### [TASK DETAILS]
After reading the data below, copy out every line that contains the word "project".

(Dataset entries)
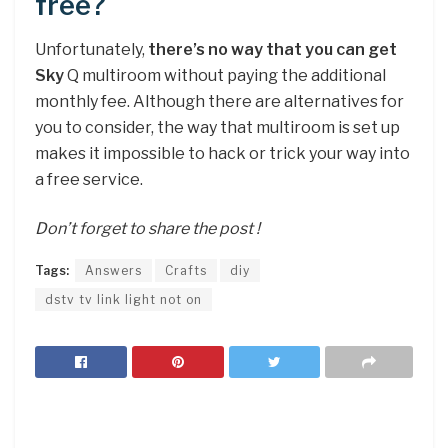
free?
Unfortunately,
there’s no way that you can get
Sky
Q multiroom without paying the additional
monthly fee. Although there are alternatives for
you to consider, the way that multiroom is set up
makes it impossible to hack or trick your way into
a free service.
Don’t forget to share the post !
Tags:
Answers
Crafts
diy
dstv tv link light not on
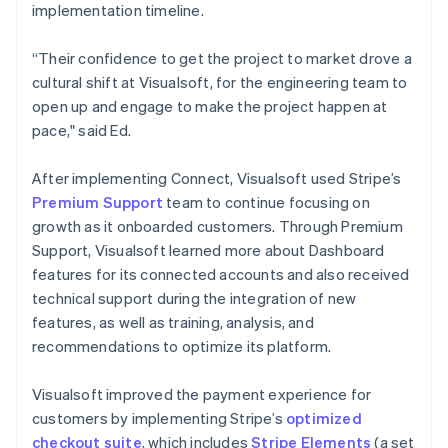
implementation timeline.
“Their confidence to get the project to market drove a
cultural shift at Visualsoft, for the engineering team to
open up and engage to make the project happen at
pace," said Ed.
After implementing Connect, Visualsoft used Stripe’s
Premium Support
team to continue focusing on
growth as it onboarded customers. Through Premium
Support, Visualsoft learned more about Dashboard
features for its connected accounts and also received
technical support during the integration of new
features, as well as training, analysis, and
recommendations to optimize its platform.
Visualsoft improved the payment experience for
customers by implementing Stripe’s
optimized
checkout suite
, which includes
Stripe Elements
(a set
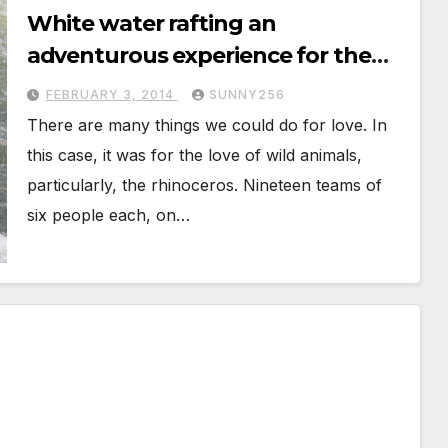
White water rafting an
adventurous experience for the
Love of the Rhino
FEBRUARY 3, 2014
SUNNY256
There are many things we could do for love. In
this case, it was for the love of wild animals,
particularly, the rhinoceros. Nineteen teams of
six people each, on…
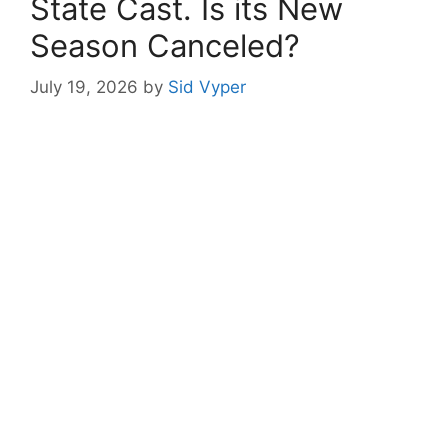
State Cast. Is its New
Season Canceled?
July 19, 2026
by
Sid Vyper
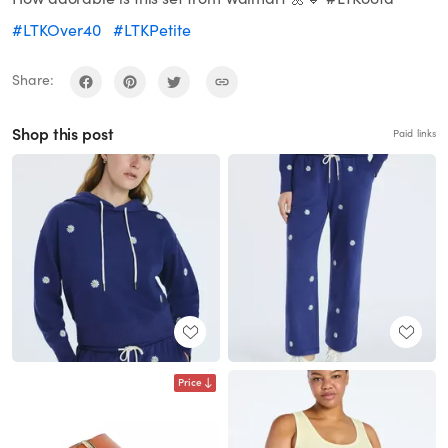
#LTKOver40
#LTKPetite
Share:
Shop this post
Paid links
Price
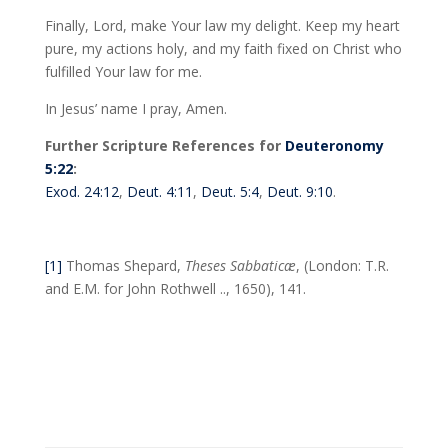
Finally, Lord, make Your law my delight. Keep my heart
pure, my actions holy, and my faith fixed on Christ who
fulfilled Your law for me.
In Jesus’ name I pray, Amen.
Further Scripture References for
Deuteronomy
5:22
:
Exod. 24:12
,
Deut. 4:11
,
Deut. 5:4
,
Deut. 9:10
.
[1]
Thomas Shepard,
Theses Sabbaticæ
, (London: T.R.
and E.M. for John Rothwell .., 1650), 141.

### [RESPONSE]
“Their confidence to get the project to market drove a
open up and engage to make the project happen at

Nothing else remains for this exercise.